+++ INFORMATION

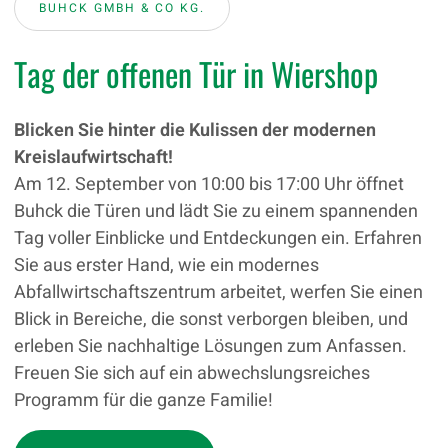
BUHCK GMBH & CO KG.
Tag der offenen Tür in Wiershop
Blicken Sie hinter die Kulissen der modernen
Kreislaufwirtschaft!
Am 12. September von 10:00 bis 17:00 Uhr öffnet
Buhck die Türen und lädt Sie zu einem spannenden
Tag voller Einblicke und Entdeckungen ein. Erfahren
Sie aus erster Hand, wie ein modernes
Abfallwirtschaftszentrum arbeitet, werfen Sie einen
Blick in Bereiche, die sonst verborgen bleiben, und
erleben Sie nachhaltige Lösungen zum Anfassen.
Freuen Sie sich auf ein abwechslungsreiches
Programm für die ganze Familie!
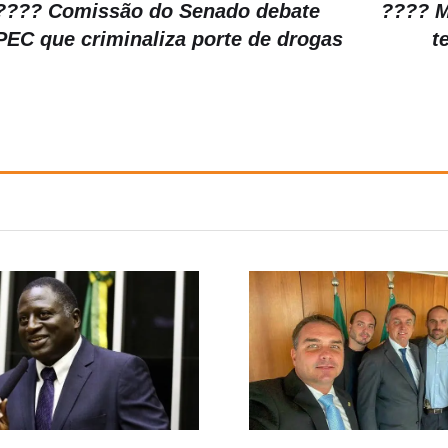
???? Comissão do Senado debate
???? M
PEC que criminaliza porte de drogas
t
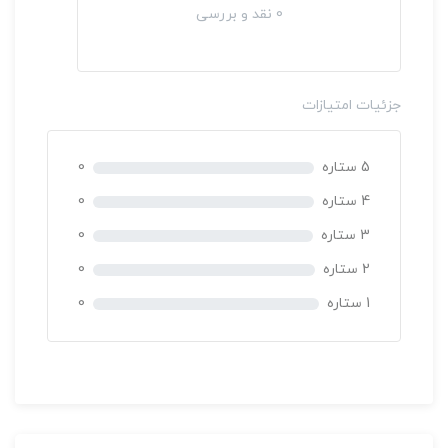
امتیاز
0 نقد و بررسی
امتیاز
25 ساعت
0
0
رای
510,000 تومان
رای
جزئیات امتیازات
5 ستاره
0
4 ستاره
0
3 ستاره
0
2 ستاره
0
1 ستاره
0
مدل های ارزش گذاری سرمایه
غير حضوری
دکتر حسن تاجیک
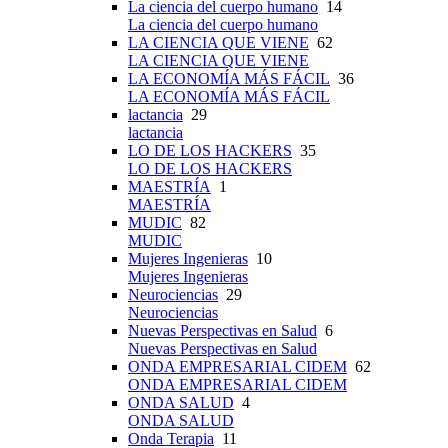
La ciencia del cuerpo humano
14
La ciencia del cuerpo humano
LA CIENCIA QUE VIENE
62
LA CIENCIA QUE VIENE
LA ECONOMÍA MÁS FÁCIL
36
LA ECONOMÍA MÁS FÁCIL
lactancia
29
lactancia
LO DE LOS HACKERS
35
LO DE LOS HACKERS
MAESTRÍA
1
MAESTRÍA
MUDIC
82
MUDIC
Mujeres Ingenieras
10
Mujeres Ingenieras
Neurociencias
29
Neurociencias
Nuevas Perspectivas en Salud
6
Nuevas Perspectivas en Salud
ONDA EMPRESARIAL CIDEM
62
ONDA EMPRESARIAL CIDEM
ONDA SALUD
4
ONDA SALUD
Onda Terapia
11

++++++

DIRECTIONS
Look above and copy only the lines from the one holding "Blicken Sie hinter die Kulissen der modernen" to the one holding "0 نقد و بررسی", both included, exactly, minus the pictures.

SOLUTION TO THIS TASK
Blicken Sie hinter die Kulissen der modernen
Kreislaufwirtschaft!
Am 12. September von 10:00 bis 17:00 Uhr öffnet
Buhck die Türen und lädt Sie zu einem spannenden
Tag voller Einblicke und Entdeckungen ein. Erfahren
Sie aus erster Hand, wie ein modernes
Abfallwirtschaftszentrum arbeitet, werfen Sie einen
Blick in Bereiche, die sonst verborgen bleiben, und
erleben Sie nachhaltige Lösungen zum Anfassen.
Freuen Sie sich auf ein abwechslungsreiches
Programm für die ganze Familie!
???? Comissão do Senado debate
???? M
PEC que criminaliza porte de drogas
t
امتیاز
0 نقد و بررسی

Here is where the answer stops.